It’s been reported that in October 2009 the BNP leader, Nick Griffin, who was elected to the European parliament in June 2009 will appear on the BBC’s Question Time program.

Many in politics see this as a BIG mistake, personally I think hiding your head in the sand while the BNP preach ‘watered down’ hate policies door to door is a big mistake, so I for one support the BBC’s decision to allow the BNP leader Nick Griffin to participate during Question Time and hope to see more of the BNP in main stream media.

BNP leader Nick Griffin on BBC’s Question Time?

BNP on Question TimeThe British National Party gained two seats in the June 2009 European election which means they do have a voice amongst the British people.
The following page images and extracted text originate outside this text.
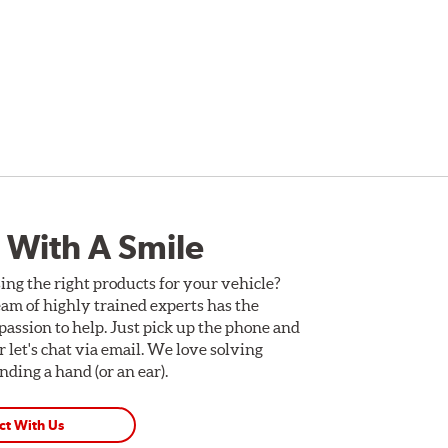
 With A Smile
ing the right products for your vehicle?
am of highly trained experts has the
assion to help. Just pick up the phone and
Or let's chat via email. We love solving
ding a hand (or an ear).
ct With Us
Yes, many will argue a vote for the BNP is a protest vote, but it is a vote and since they have gained enough votes to gain 2 MEP’s, they have a right to be heard.
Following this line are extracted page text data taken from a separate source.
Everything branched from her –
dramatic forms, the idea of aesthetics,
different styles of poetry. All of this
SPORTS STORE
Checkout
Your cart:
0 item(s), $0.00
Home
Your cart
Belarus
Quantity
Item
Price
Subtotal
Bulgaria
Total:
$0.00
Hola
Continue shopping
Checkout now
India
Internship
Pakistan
Whenever I think of the BNP in power (any power) it scares the crap out of me, Adolf Hitler was a member of a little supported German party until financial strife and a lot of protest like voting gained them a little power. Through very poor political decisions in Germany, the Nazi party gained power.

I’m not saying the BNP are the same as the Nazi Party, the link is where a country in crisis (Germany was in depression, we are in a recession) will vote for stupid things not realising where it may take them long term!
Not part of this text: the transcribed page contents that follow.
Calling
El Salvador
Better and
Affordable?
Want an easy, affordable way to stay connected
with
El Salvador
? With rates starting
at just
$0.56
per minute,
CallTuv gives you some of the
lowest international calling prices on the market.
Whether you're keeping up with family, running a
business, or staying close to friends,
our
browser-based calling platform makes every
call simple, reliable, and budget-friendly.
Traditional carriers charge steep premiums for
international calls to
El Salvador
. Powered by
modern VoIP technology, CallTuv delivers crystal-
Sine our political system is open and we can’t ban the BNP from running candidates, the only way to deal with this sort of fascist party with a racist leadership is through reasoned debate.

If we don’t confront them in the national media (Question Time for example) how can we see them for what they truly are?

It will leave the BNP to spread their hate at grass roots level where some of the UK public are in crisis and open to apparently easy solutions (like expelling all immigrants will solve our job shortages) to hard problems.

I look forward to the debates on BBC’s Question Time next month and hope it’s not ruined by UAF protesters.